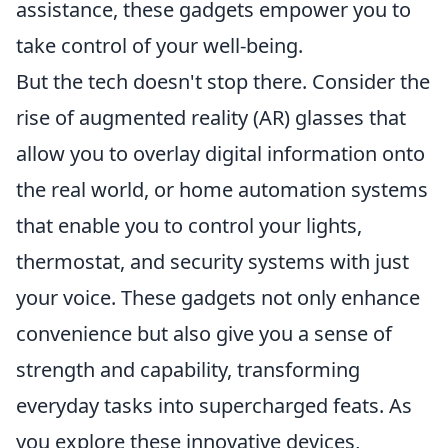
assistance, these gadgets empower you to
take control of your well-being.
But the tech doesn't stop there. Consider the
rise of augmented reality (AR) glasses that
allow you to overlay digital information onto
the real world, or home automation systems
that enable you to control your lights,
thermostat, and security systems with just
your voice. These gadgets not only enhance
convenience but also give you a sense of
strength and capability, transforming
everyday tasks into supercharged feats. As
you explore these innovative devices,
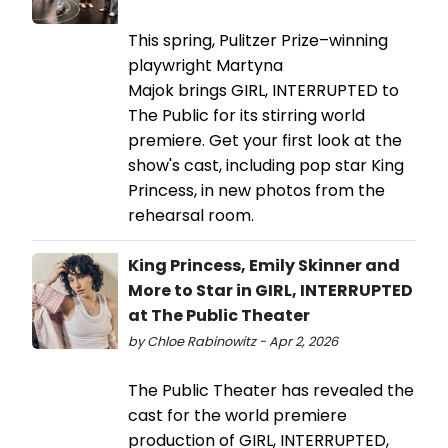
This spring, Pulitzer Prize–winning
playwright Martyna
Majok brings GIRL, INTERRUPTED to
The Public for its stirring world
premiere. Get your first look at the
show's cast, including pop star King
Princess, in new photos from the
rehearsal room.
King Princess, Emily Skinner and
More to Star in GIRL, INTERRUPTED
at The Public Theater
by Chloe Rabinowitz - Apr 2, 2026
The Public Theater has revealed the
cast for the world premiere
production of GIRL, INTERRUPTED,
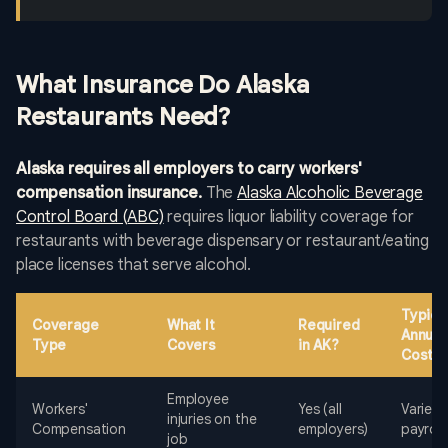
What Insurance Do Alaska
Restaurants Need?
Alaska requires all employers to carry workers'
compensation insurance.
The
Alaska Alcoholic Beverage
Control Board (ABC)
requires liquor liability coverage for
restaurants with beverage dispensary or restaurant/eating
place licenses that serve alcohol.
Typica
Coverage
What It
Required
Annual
Type
Covers
in AK?
Cost
Employee
Workers'
Yes (all
Varies 
injuries on the
Compensation
employers)
payroll
job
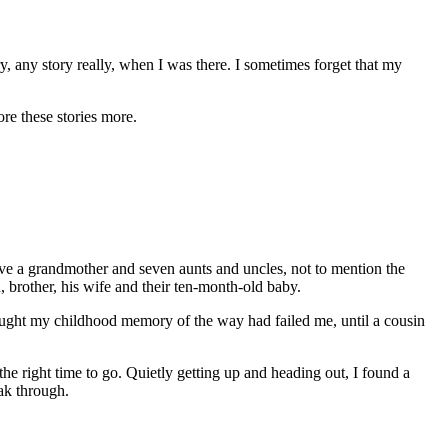
, any story really, when I was there. I sometimes forget that my
ore these stories more.
ve a grandmother and seven aunts and uncles, not to mention the
 brother, his wife and their ten-month-old baby.
I thought my childhood memory of the way had failed me, until a cousin
the right time to go. Quietly getting up and heading out, I found a
eak through.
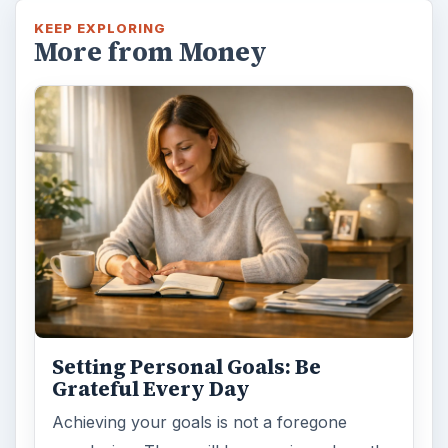
KEEP EXPLORING
More from Money
Setting Personal Goals: Be
Grateful Every Day
Achieving your goals is not a foregone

» **WHAT IS NEEDED**
Every line from the start of the material through the line holding "thermostat, and security systems with just" must be returned exactly, and the pictures must not.

» **ANSWER**
assistance, these gadgets empower you to
take control of your well-being.
But the tech doesn't stop there. Consider the
rise of augmented reality (AR) glasses that
allow you to overlay digital information onto
the real world, or home automation systems
that enable you to control your lights,
thermostat, and security systems with just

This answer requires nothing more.